In June 2009, a team from Duke-Hemisphere Redevelopment visited a hulking 1.5 million square foot Delphi Automotive plant near Columbus, Ohio. Walking through the plant was like a journey back in time. The dimly lit manufacturing facility had a noticeably sweet and sticky odor from nearly 67 years of intensive manufacturing activity conducted on the heavily-worn wood block flooring.
Like most factories of this vintage, the plant’s sole remaining caretaker accompanied our team on this voyage through the cavernous main manufacturing facilities, now idled and no longer humming with the sound of production and the sweat of laborers toiling to meet demanding production schedules. Quite the contrary. Hard hit by the rapid decline in the American automotive industry, Delphi Automotive was on the eve of a bankruptcy filing. Consequently, this formerly thriving facility, which once supported thousands of workers and their families, appeared to be just another major brownfield destined to linger in the portfolio of a bankruptcy estate.
At the time of our site visit in June 2009, the property had been on the market for a number of years – yet no one was able to work through the significant challenges, both environmentally and from a development perspective, to make a redevelopment plan feasible. While this 121-acre site had a number of positive attributes, including the property’s proximity to a major interstate, the vacant plant also posed a number of redevelopment challenges, given then existing depressed market conditions.
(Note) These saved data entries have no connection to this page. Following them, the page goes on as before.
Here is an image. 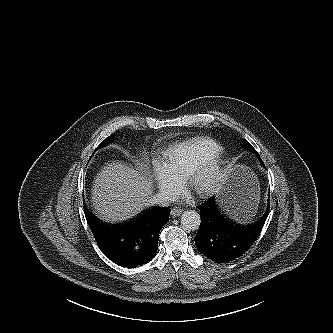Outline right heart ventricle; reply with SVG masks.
<instances>
[{"instance_id": "obj_1", "label": "right heart ventricle", "mask_w": 333, "mask_h": 333, "mask_svg": "<svg viewBox=\"0 0 333 333\" xmlns=\"http://www.w3.org/2000/svg\"><path fill=\"white\" fill-rule=\"evenodd\" d=\"M223 147L210 137H194L169 146L163 156L179 178H185L201 162L221 154Z\"/></svg>"}]
</instances>
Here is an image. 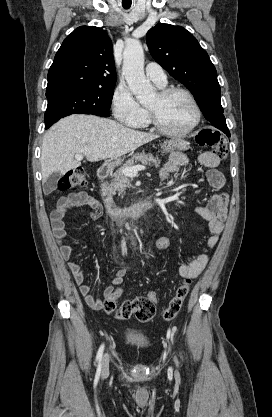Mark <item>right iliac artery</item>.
Returning a JSON list of instances; mask_svg holds the SVG:
<instances>
[{
  "label": "right iliac artery",
  "instance_id": "82829eb1",
  "mask_svg": "<svg viewBox=\"0 0 272 417\" xmlns=\"http://www.w3.org/2000/svg\"><path fill=\"white\" fill-rule=\"evenodd\" d=\"M103 351H104V344H102L97 352L96 355V360L99 362L98 365V369H97V374L99 375L101 372V360H102V356H103Z\"/></svg>",
  "mask_w": 272,
  "mask_h": 417
}]
</instances>
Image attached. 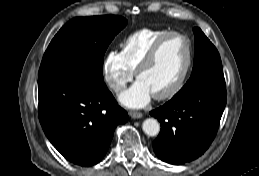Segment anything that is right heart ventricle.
Listing matches in <instances>:
<instances>
[{
	"label": "right heart ventricle",
	"mask_w": 259,
	"mask_h": 176,
	"mask_svg": "<svg viewBox=\"0 0 259 176\" xmlns=\"http://www.w3.org/2000/svg\"><path fill=\"white\" fill-rule=\"evenodd\" d=\"M168 29L143 28L130 34L122 44V56L126 65L135 72L153 44Z\"/></svg>",
	"instance_id": "e07e8e85"
}]
</instances>
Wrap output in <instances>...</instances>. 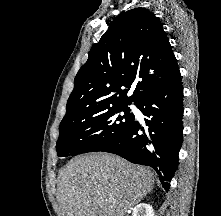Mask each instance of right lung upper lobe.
<instances>
[{
	"instance_id": "1",
	"label": "right lung upper lobe",
	"mask_w": 221,
	"mask_h": 216,
	"mask_svg": "<svg viewBox=\"0 0 221 216\" xmlns=\"http://www.w3.org/2000/svg\"><path fill=\"white\" fill-rule=\"evenodd\" d=\"M177 70L158 17L145 8L121 13L92 46L87 62L78 71L62 121H75L105 107L137 104ZM134 84V93L128 97Z\"/></svg>"
}]
</instances>
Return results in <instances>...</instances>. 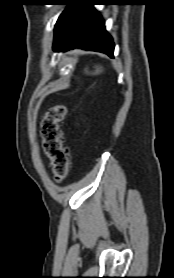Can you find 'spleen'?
<instances>
[{"label": "spleen", "instance_id": "3e777b00", "mask_svg": "<svg viewBox=\"0 0 174 278\" xmlns=\"http://www.w3.org/2000/svg\"><path fill=\"white\" fill-rule=\"evenodd\" d=\"M101 72V67H96V70L93 74H98ZM86 73H88V71L86 70Z\"/></svg>", "mask_w": 174, "mask_h": 278}]
</instances>
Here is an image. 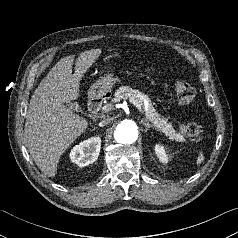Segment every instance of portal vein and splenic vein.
I'll list each match as a JSON object with an SVG mask.
<instances>
[{
    "label": "portal vein and splenic vein",
    "mask_w": 238,
    "mask_h": 238,
    "mask_svg": "<svg viewBox=\"0 0 238 238\" xmlns=\"http://www.w3.org/2000/svg\"><path fill=\"white\" fill-rule=\"evenodd\" d=\"M129 101H130L142 114H144V111H143V109H142V107H141V104H140L139 102H137V101H135V100H132V99H130ZM111 108H112V105H106V106L103 107V110H104V112H108V111L111 110Z\"/></svg>",
    "instance_id": "1"
}]
</instances>
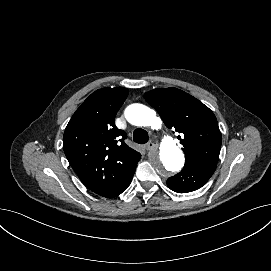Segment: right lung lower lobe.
<instances>
[{
    "mask_svg": "<svg viewBox=\"0 0 271 271\" xmlns=\"http://www.w3.org/2000/svg\"><path fill=\"white\" fill-rule=\"evenodd\" d=\"M140 157L137 158L136 161H134V163L128 168L119 169L116 172L117 178L113 179V181H111L109 184H107L105 187L95 193L106 198H113L124 192L131 183Z\"/></svg>",
    "mask_w": 271,
    "mask_h": 271,
    "instance_id": "right-lung-lower-lobe-1",
    "label": "right lung lower lobe"
}]
</instances>
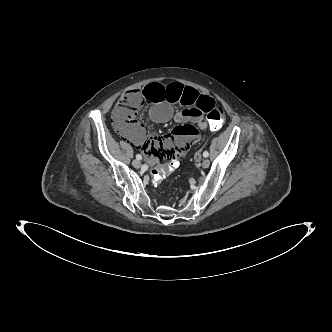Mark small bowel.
I'll use <instances>...</instances> for the list:
<instances>
[{
	"mask_svg": "<svg viewBox=\"0 0 332 332\" xmlns=\"http://www.w3.org/2000/svg\"><path fill=\"white\" fill-rule=\"evenodd\" d=\"M141 103L155 122L164 123L174 119L179 123L172 132L161 136L146 134L144 127L136 122L130 127L115 126L121 136L143 150L150 165L158 164L159 160L167 162L170 157L181 160L186 150L199 144V130L212 129L204 119V114L215 104L214 99L180 82L165 86L159 81L148 82L143 88ZM175 104L183 108L174 112ZM195 159L199 160L200 155L196 154Z\"/></svg>",
	"mask_w": 332,
	"mask_h": 332,
	"instance_id": "1",
	"label": "small bowel"
}]
</instances>
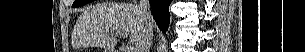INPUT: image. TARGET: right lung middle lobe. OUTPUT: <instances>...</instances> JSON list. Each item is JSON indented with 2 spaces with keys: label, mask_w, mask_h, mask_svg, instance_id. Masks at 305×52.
Masks as SVG:
<instances>
[{
  "label": "right lung middle lobe",
  "mask_w": 305,
  "mask_h": 52,
  "mask_svg": "<svg viewBox=\"0 0 305 52\" xmlns=\"http://www.w3.org/2000/svg\"><path fill=\"white\" fill-rule=\"evenodd\" d=\"M92 0H76L74 3H73V7H79V6H82V5H85L86 3H89L91 2Z\"/></svg>",
  "instance_id": "obj_1"
}]
</instances>
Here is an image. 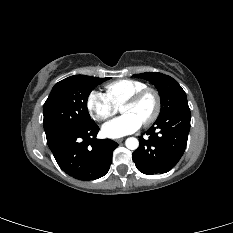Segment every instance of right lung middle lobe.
Returning a JSON list of instances; mask_svg holds the SVG:
<instances>
[{
    "mask_svg": "<svg viewBox=\"0 0 233 233\" xmlns=\"http://www.w3.org/2000/svg\"><path fill=\"white\" fill-rule=\"evenodd\" d=\"M108 79L74 75L56 83L43 106L46 136L93 122L87 110L88 96L97 85Z\"/></svg>",
    "mask_w": 233,
    "mask_h": 233,
    "instance_id": "1",
    "label": "right lung middle lobe"
}]
</instances>
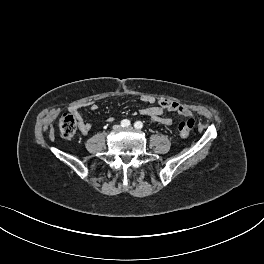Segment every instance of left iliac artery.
I'll use <instances>...</instances> for the list:
<instances>
[{
    "mask_svg": "<svg viewBox=\"0 0 264 264\" xmlns=\"http://www.w3.org/2000/svg\"><path fill=\"white\" fill-rule=\"evenodd\" d=\"M134 127L136 129H141L143 127V123L141 121H137L135 122Z\"/></svg>",
    "mask_w": 264,
    "mask_h": 264,
    "instance_id": "obj_1",
    "label": "left iliac artery"
}]
</instances>
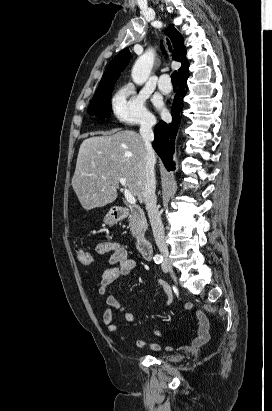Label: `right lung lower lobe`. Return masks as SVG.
Listing matches in <instances>:
<instances>
[{"instance_id":"obj_1","label":"right lung lower lobe","mask_w":272,"mask_h":411,"mask_svg":"<svg viewBox=\"0 0 272 411\" xmlns=\"http://www.w3.org/2000/svg\"><path fill=\"white\" fill-rule=\"evenodd\" d=\"M179 79V87L177 94L173 100L171 108L172 122L165 123L160 121L154 129L155 139L152 143L154 150L162 159L168 171L175 169L173 162L174 141L177 135L180 112L182 109L183 97L187 92V78Z\"/></svg>"}]
</instances>
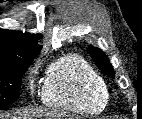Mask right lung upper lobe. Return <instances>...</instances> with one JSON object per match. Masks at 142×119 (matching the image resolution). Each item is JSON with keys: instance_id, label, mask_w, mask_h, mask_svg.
I'll list each match as a JSON object with an SVG mask.
<instances>
[{"instance_id": "right-lung-upper-lobe-1", "label": "right lung upper lobe", "mask_w": 142, "mask_h": 119, "mask_svg": "<svg viewBox=\"0 0 142 119\" xmlns=\"http://www.w3.org/2000/svg\"><path fill=\"white\" fill-rule=\"evenodd\" d=\"M41 38L39 34L0 29V65L33 60L42 48L37 44Z\"/></svg>"}]
</instances>
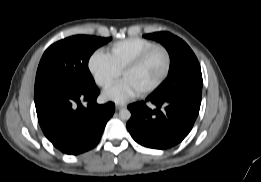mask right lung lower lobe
<instances>
[{
	"label": "right lung lower lobe",
	"instance_id": "98d812e1",
	"mask_svg": "<svg viewBox=\"0 0 261 182\" xmlns=\"http://www.w3.org/2000/svg\"><path fill=\"white\" fill-rule=\"evenodd\" d=\"M100 91L79 93L55 83L35 90L34 101L39 124L47 139L60 151L77 155L99 142L115 105L96 103ZM86 102V106L82 105Z\"/></svg>",
	"mask_w": 261,
	"mask_h": 182
}]
</instances>
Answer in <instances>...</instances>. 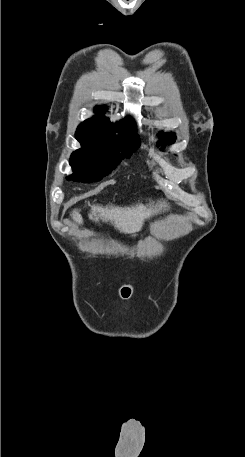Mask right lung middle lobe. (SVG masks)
<instances>
[{"label": "right lung middle lobe", "mask_w": 245, "mask_h": 457, "mask_svg": "<svg viewBox=\"0 0 245 457\" xmlns=\"http://www.w3.org/2000/svg\"><path fill=\"white\" fill-rule=\"evenodd\" d=\"M114 130L115 128L79 125L75 137L82 147L70 157L74 173L68 180L84 183L99 181L124 157L129 158L136 151L140 139L134 128H122L118 136Z\"/></svg>", "instance_id": "dd1d6c3e"}]
</instances>
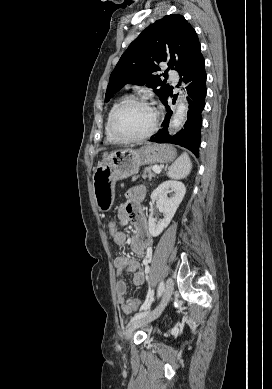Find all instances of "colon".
<instances>
[{
  "label": "colon",
  "instance_id": "5ec220e1",
  "mask_svg": "<svg viewBox=\"0 0 272 389\" xmlns=\"http://www.w3.org/2000/svg\"><path fill=\"white\" fill-rule=\"evenodd\" d=\"M108 231L111 236L116 235L120 231L119 223L116 220H110L108 222ZM127 304L133 311L141 310L144 307V305L137 299H129Z\"/></svg>",
  "mask_w": 272,
  "mask_h": 389
}]
</instances>
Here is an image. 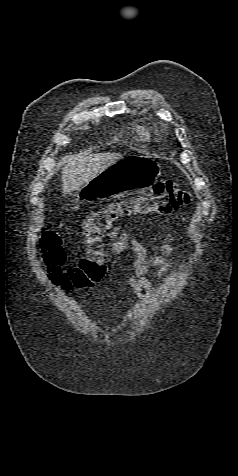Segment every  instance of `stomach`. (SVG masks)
<instances>
[{"mask_svg":"<svg viewBox=\"0 0 238 476\" xmlns=\"http://www.w3.org/2000/svg\"><path fill=\"white\" fill-rule=\"evenodd\" d=\"M157 161L149 156H126L99 173L73 194L76 201L127 195L129 190H147L158 179Z\"/></svg>","mask_w":238,"mask_h":476,"instance_id":"0dacf381","label":"stomach"}]
</instances>
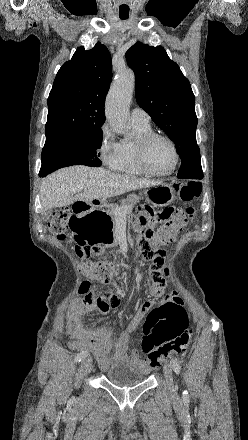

Complex Environmental History
In this case, the site had a storied past of heavy manufacturing, commencing in 1945 until Delphi Automotive Systems, LLC closed the plant in 2007 and commenced plant decommissioning. Historically, the plant produced several automotive components, including door latches, door locks, window frames and other parts. Manufacturing operations at the plant included stamping, welding, painting, automated assembly molding, plating, heat treating and roll forming. Railroad tracks bisected the site and ran into the main manufacturing buildings, which also included several press areas, subsurface lubing systems, quench oil pits, furnaces and similar operations. The plant was powered by its own on-site power plant, which at one time was coal fired. Like partially eaten scoops of ice cream, the remnants of coal piles littered a large storage yard. As an added amenity, the majority of the remaining buildings had substantial quantities of asbestos-containing materials as part of the building insulation. Therefore, the deal at the time looked like a brownfield redeveloper’s perfect storm – a depressed real estate market, a large property with vast empty buildings replete with asbestos, and substantial, but not yet fully characterized, environmental issues, involving a seller in bankruptcy.